Geoengineering has been back in the news recently after the US National Research Council endorsed a proposal to envelop the planet in a layer of sulphate aerosols to reduce solar radiation and cool the atmosphere.

The proposal has been widely criticised for possible unintended consequences, such as ozone depletion, ocean acidification and reduced rainfall in the tropics. Perhaps even more troubling, geoengineering is a technological fix that leaves the economic and industrial system causing climate change untouched.

The mindset behind geoengineering stands in sharp contrast to an emerging ecological, systems approach taking shape in the form of regenerative agriculture. More than a mere alternative strategy, regenerative agriculture represents a fundamental shift in our culture’s relationship to nature.
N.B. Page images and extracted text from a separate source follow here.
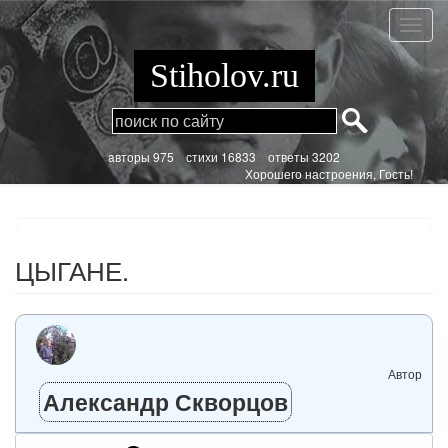
Перейти
к
ЦЫГА
основному
содержанию
Stiholov.ru
aвторы 975
стихи
16833 ответы 3202
Хорошего настроения, Гость!
ЦЫГАНЕ.
Автор
Александр Скворцов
Regenerative agriculture comprises an array of techniques that rebuild soil and, in the process, sequester carbon. Typically, it uses cover crops and perennials so that bare soil is never exposed, and grazes animals in ways that mimic animals in nature. It also offers ecological benefits far beyond carbon storage: it stops soil erosion, remineralises soil, protects the purity of groundwater and reduces damaging pesticide and fertiliser runoff.
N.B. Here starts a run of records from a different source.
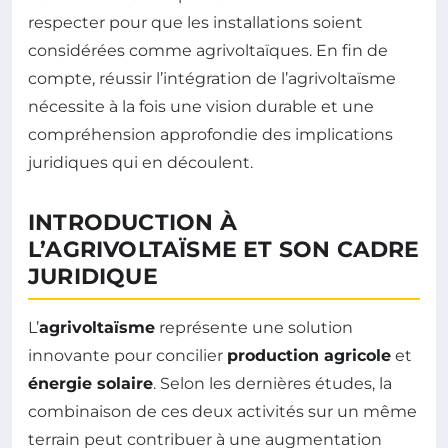
respecter pour que les installations soient
considérées comme agrivoltaïques. En fin de
compte, réussir l’intégration de l’agrivoltaïsme
nécessite à la fois une vision durable et une
compréhension approfondie des implications
juridiques qui en découlent.
INTRODUCTION À
L’AGRIVOLTAÏSME ET SON CADRE
JURIDIQUE
L’
agrivoltaïsme
représente une solution
innovante pour concilier
production agricole
et
énergie solaire
. Selon les dernières études, la
combinaison de ces deux activités sur un même
terrain peut contribuer à une augmentation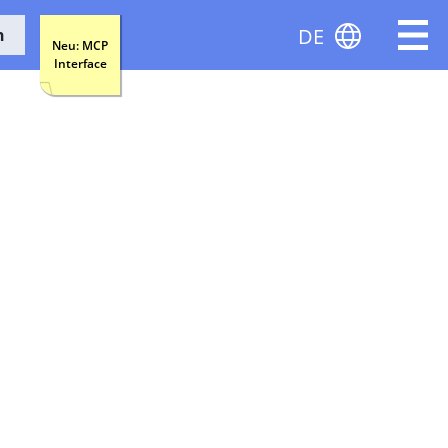
DE
n
Neu: MCP
Interface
But these methods are slow, expensive and impractical in feeding a growing population, right?

Wrong. While comprehensive statistics are hard to come by, yields from regenerative methods often exceed conventional yields (see here and here for scientific research, and here and here for anecdotal examples). Likewise, since these methods build soil, crowd out weeds and retain moisture, fertiliser and herbicide inputs can be reduced or eliminated entirely, resulting in higher profits for farmers. No-till methods can sequester as much as a ton of carbon per acre annually (2.5 tons/hectare). In the US alone, that could amount to nearly a quarter of current emissions.